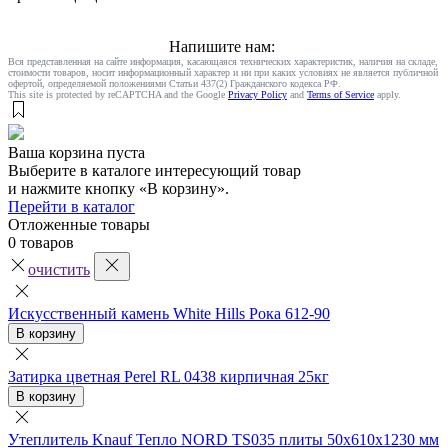
Напишите нам:
Вся представленная на сайте информация, касающаяся технических характеристик, наличия на складе,
стоимости товаров, носит информационный характер и ни при каких условиях не является публичной
офертой, определяемой положениями Статьи 437(2) Гражданского кодекса РФ.
This site is protected by reCAPTCHA and the Google
Privacy Policy
and
Terms of Service
apply.
Ваша корзина пуста
Выберите в каталоге интересующий товар
и нажмите кнопку «В корзину».
Перейти в каталог
Отложенные товары
0 товаров
очистить
Искусственный камень White Hills Рока 612-90
В корзину
Затирка цветная Perel RL 0438 кирпичная 25кг
В корзину
Утеплитель Knauf Тепло NORD TS035 плиты 50х610х1230 мм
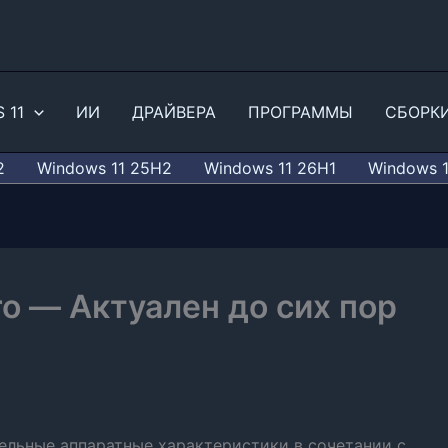
 11
ИИ
ДРАЙВЕРА
ПРОГРАММЫ
СБОРК
2
Windows 11 25H2
Windows 11 26H1
Windows 
o — Актуален до сих пор
ельные аппаратные характеристики в сочетании с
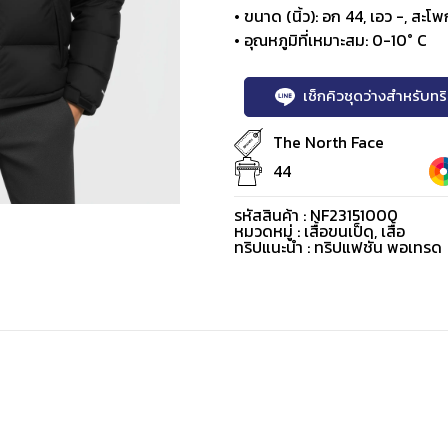
• ขนาด (นิ้ว): อก 44, เอว -, สะโพก
• อุณหภูมิที่เหมาะสม: 0-10° C
เช็กคิวชุดว่างสำหรับท
The North Face
44
รหัสสินค้า : NF23151000
หมวดหมู่ :
เสื้อขนเป็ด
,
เสื้อ
ทริปแนะนำ : ทริปแฟชั่น พอเทรด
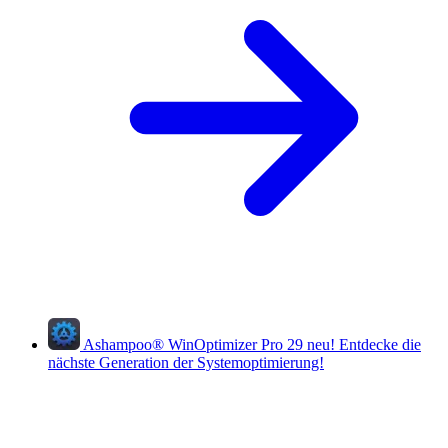
Ashampoo
®
WinOptimizer Pro 29
neu!
Entdecke die
nächste Generation der Systemoptimierung!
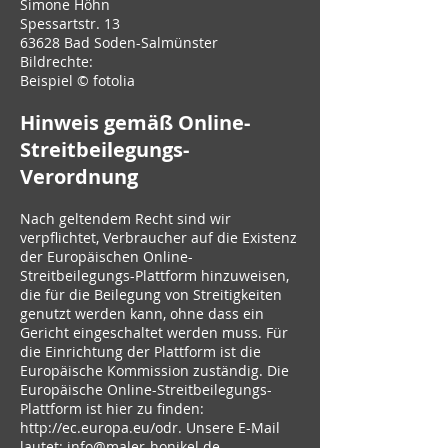
Simone Höhn
Spessartstr. 13
63628 Bad Soden-Salmünster
Bildrechte:
Beispiel © fotolia
Hinweis gemäß Online-
Streitbeilegungs-
Verordnung
Nach geltendem Recht sind wir
verpflichtet, Verbraucher auf die Existenz
der Europäischen Online-
Streitbeilegungs-Plattform hinzuweisen,
die für die Beilegung von Streitigkeiten
genutzt werden kann, ohne dass ein
Gericht eingeschaltet werden muss. Für
die Einrichtung der Plattform ist die
Europäische Kommission zuständig. Die
Europäische Online-Streitbeilegungs-
Plattform ist hier zu finden:
http://ec.europa.eu/odr
. Unsere E-Mail
lautet:
info@maler-honikel.de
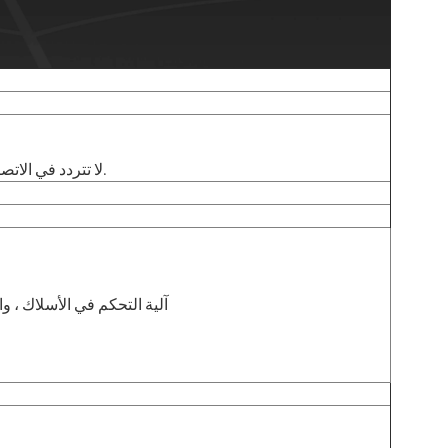
لا تتردد في الاتصال بمبيعاتنا المحترفة ، ويمكننا أيضًا التصميم كاحتياجاتك.
4.3 آلية التحكم في الأسلاك ،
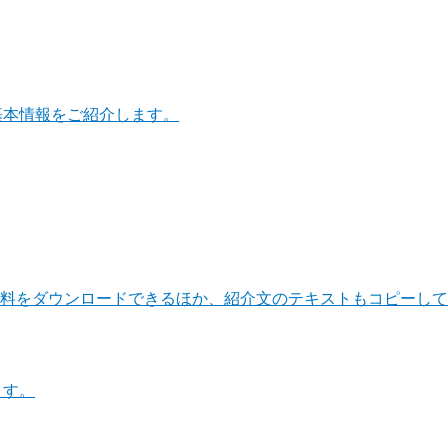
基本情報をご紹介します。
料をダウンロードできるほか、紹介文のテキストもコピーして
ます。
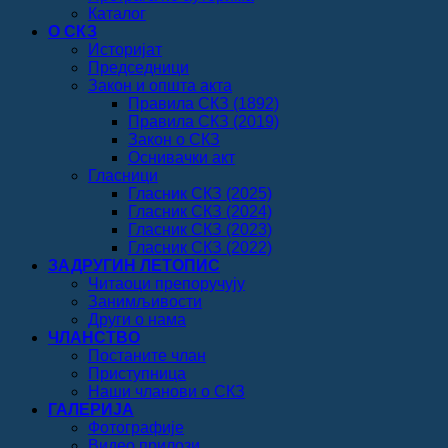
Каталог
О СКЗ
Историјат
Председници
Закон и општа акта
Правила СКЗ (1892)
Правила СКЗ (2019)
Закон о СКЗ
Оснивачки акт
Гласници
Гласник СКЗ (2025)
Гласник СКЗ (2024)
Гласник СКЗ (2023)
Гласник СКЗ (2022)
ЗАДРУГИН ЛЕТОПИС
Читаоци препоручују
Занимљивости
Други о нама
ЧЛАНСТВО
Постаните члан
Приступница
Наши чланови о СКЗ
ГАЛЕРИЈА
Фотографије
Видео прилози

What you will do:
Copy out all the data above exactly, minus the images.

Response area:
Напишите нам:
Вся представленная на сайте информация, касающаяся технических характеристик, наличия на складе,
стоимости товаров, носит информационный характер и ни при каких условиях не является публичной
офертой, определяемой положениями Статьи 437(2) Гражданского кодекса РФ.
This site is protected by reCAPTCHA and the Google
Privacy Policy
and
Terms of Service
apply.
Ваша корзина пуста
Выберите в каталоге интересующий товар
и нажмите кнопку «В корзину».
Перейти в каталог
Отложенные товары
0 товаров
очистить
Искусственный камень White Hills Рока 612-90
В корзину
Затирка цветная Perel RL 0438 кирпичная 25кг
В корзину
Утеплитель Knauf Тепло NORD TS035 плиты 50х610х1230 мм
 11
ИИ
ДРАЙВЕРА
ПРОГРАММЫ
СБОРК
2
Windows 11 25H2
Windows 11 26H1
Windows 
o — Актуален до сих пор
ельные аппаратные характеристики в сочетании с
• ขนาด (นิ้ว): อก 44, เอว -, สะโพก
• อุณหภูมิที่เหมาะสม: 0-10° C
เช็กคิวชุดว่างสำหรับท
The North Face
44
รหัสสินค้า : NF23151000
หมวดหมู่ :
เสื้อขนเป็ด
,
เสื้อ
ทริปแนะนำ : ทริปแฟชั่น พอเทรด
Ashampoo
®
WinOptimizer Pro 29
neu!
Entdecke die
nächste Generation der Systemoptimierung!
Simone Höhn
Spessartstr. 13
63628 Bad Soden-Salmünster
Bildrechte:
Beispiel © fotolia
Hinweis gemäß Online-
Streitbeilegungs-
Verordnung
Nach geltendem Recht sind wir
verpflichtet, Verbraucher auf die Existenz
der Europäischen Online-
Streitbeilegungs-Plattform hinzuweisen,
die für die Beilegung von Streitigkeiten
genutzt werden kann, ohne dass ein
Gericht eingeschaltet werden muss. Für
die Einrichtung der Plattform ist die
Europäische Kommission zuständig. Die
Europäische Online-Streitbeilegungs-
Plattform ist hier zu finden:
http://ec.europa.eu/odr
. Unsere E-Mail
lautet:
info@maler-honikel.de
لا تتردد في الاتصال بمبيعاتنا المحترفة ، ويمكننا أيضًا التصميم كاحتياجاتك.
4.3 آلية التحكم في الأسلاك ،
基本情報をご紹介します。
料をダウンロードできるほか、紹介文のテキストもコピーして
ます。
Каталог
О СКЗ
Историјат
Председници
Закон и општа акта
Правила СКЗ (1892)
Правила СКЗ (2019)
Закон о СКЗ
Оснивачки акт
Гласници
Гласник СКЗ (2025)
Гласник СКЗ (2024)
Гласник СКЗ (2023)
Гласник СКЗ (2022)
ЗАДРУГИН ЛЕТОПИС
Читаоци препоручују
Занимљивости
Други о нама
ЧЛАНСТВО
Постаните члан
Приступница
Наши чланови о СКЗ
ГАЛЕРИЈА
Фотографије
Видео прилози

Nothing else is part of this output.